The term linear arithmetic refers to synthesis that puts sounds together in a timeline. Typically a PCM transient begins a note, which is then continued with a subtractive synthesis prolongation. Roland did not use the term additive, as additive synthesis already refers to a different synthesis method.

This technology first appeared in 1987, in the Roland D-50 synthesizer. At the time, re-synthesizing samplers were very expensive, so Roland set out to produce a machine that would be easy to program, sound realistic, and still sound like a synthesizer. Also, Yamaha had previously gained world market lead with their DX7 FM synth, which excelled at metallic, percussive sounds—something that Roland's synths using subtractive synthesis were less good at.

Roland understood that their subtractive synthesis method had to change.  One of the more complex parts of a sound to program is the attack transient, so Roland added a suite of sampled attack transients to subtractive synthesis. As well as the attack transients, Roland added a suite of single-cycle sampled waveforms that could be continuously looped. Sounds could now have three components: An attack, a body made from a subtractive synth sound (saw or pulse wave through a filter) and an "embellishment" of one of many looped samples. (The looped samples also contained a collection of totally synthetic waves derived from additive synthesis, as well as sequences of inharmonic wave cycles. Thus, LA synthesis offered the realistic sounds of a sampler with the control and creativity of a synthesizer.)

The PCM waveforms could be modified with a pitch envelope and a time-variant amplifier. Waveforms from the sound wave generators could be further modified with time-variant filters for cutoff frequency and resonance.  These modified waveforms were called "partials".

Two partials grouped together created a tone. Tones could be modified using up to three low-frequency oscillators, a pitch envelope, a programmable equalizer, and on-board effects such as reverberation and chorus. Two tones grouped together created a patch.

Hardware
 Roland CM-32L
 Roland CM-32LN
 Roland CM-64
 Roland CM-500
 Roland D-05
 Roland D-10
 Roland D-110
 Roland D-20
 Roland D-50
 Roland D-550
 Roland E-10
 Roland E-15
 Roland E-20
 Roland E-30
 Roland LAPC-I
 Roland LAPC-N
 Roland MT-32
 Roland MT-100
 Roland RA-50

Similar concepts
Yamaha's SY77, its rack-mount equivalent TG77, and successor SY99 introduced Advanced Wave Memory 2 (AWM2), enabling playback and digital filtering of samples. Notably, these also let AWM2 samples be used as transients to Advanced FM (AFM) synth sounds, as looped oscillators in their own right, or even as modulators of AFM carriers. This, like LA, enabled more realistic modeling of physical instruments, and in combination with FM, new possibilities for synthesis. The SY99 seemed to be the last FM workstation by Yamaha, and the later FM synth FS1R did not feature AWM — so SY99 was seemingly the last synth in which AWM and FM could be combined. This was until the Montage in 2016, which combines a later version of AWM2 with FM-X (an offshoot of the FM engine from FS1R, without the latter's Formant Synthesis) - though without letting samples be used as modulators, as the 77/99 series did. In any case, AWM sampling on its own has become a mainstay of subsequent flagship Yamaha products, such as the Yamaha EX5, Motif, and Montage lines — which still use the umbrella term AWM2, though the engine's details have changed many times.
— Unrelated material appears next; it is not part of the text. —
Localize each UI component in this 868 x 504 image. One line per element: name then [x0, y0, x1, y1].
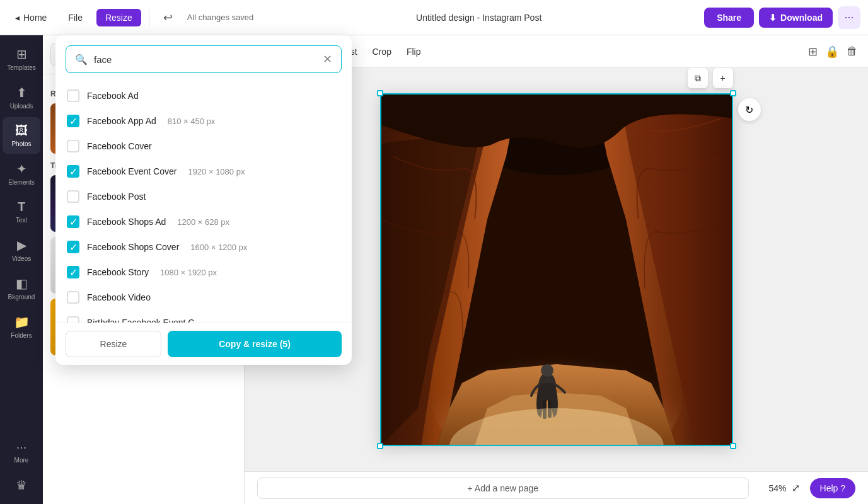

Casio has also developed a similar synthesis system known as Advanced and High Quality Large Waveform, better known as AHL, for use on their portable keyboard line.
Earlier Casio keyboard models instead use ZPI, a similar but more advanced system. AHL was originally a simplified version of the previous ZPI, in which both are mostly optimized for acoustic instrument samples.

Ensoniq with the SQ-80 called the same technique Cross Wave Synthesis. Kawai with the K4 called the same technique Digital Multi Spectrum.